• _EXTRACTED ENTRIES_:
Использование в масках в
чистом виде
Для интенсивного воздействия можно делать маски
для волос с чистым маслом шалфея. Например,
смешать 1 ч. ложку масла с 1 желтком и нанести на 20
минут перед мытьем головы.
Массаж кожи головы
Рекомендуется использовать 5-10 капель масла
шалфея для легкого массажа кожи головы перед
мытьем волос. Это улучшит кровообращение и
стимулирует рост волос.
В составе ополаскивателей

--

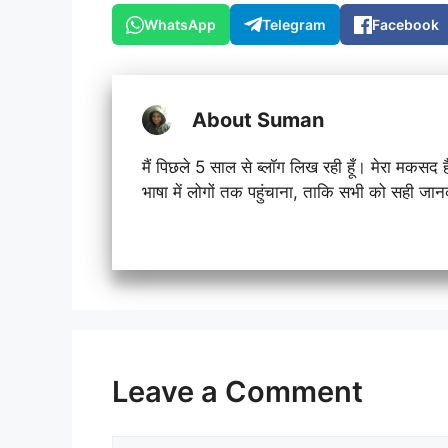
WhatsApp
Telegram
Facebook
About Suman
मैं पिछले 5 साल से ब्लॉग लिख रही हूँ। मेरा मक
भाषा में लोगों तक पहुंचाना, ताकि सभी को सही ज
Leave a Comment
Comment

==

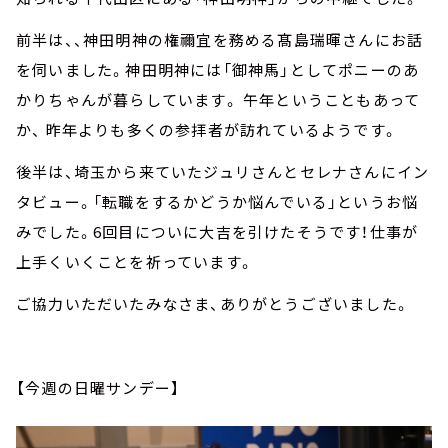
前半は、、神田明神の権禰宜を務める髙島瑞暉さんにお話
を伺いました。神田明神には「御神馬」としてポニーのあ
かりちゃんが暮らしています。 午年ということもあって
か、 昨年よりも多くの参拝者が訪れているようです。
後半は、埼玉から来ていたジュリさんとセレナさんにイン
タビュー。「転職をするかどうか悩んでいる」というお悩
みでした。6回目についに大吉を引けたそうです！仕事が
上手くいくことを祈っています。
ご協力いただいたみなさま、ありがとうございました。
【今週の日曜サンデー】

• _EXERCISE PROMPT_:
Whenever the word "перед" occurs in a line of the listing above, return that line.

• _RESPONSE AREA_:
минут перед мытьем головы.
шалфея для легкого массажа кожи головы перед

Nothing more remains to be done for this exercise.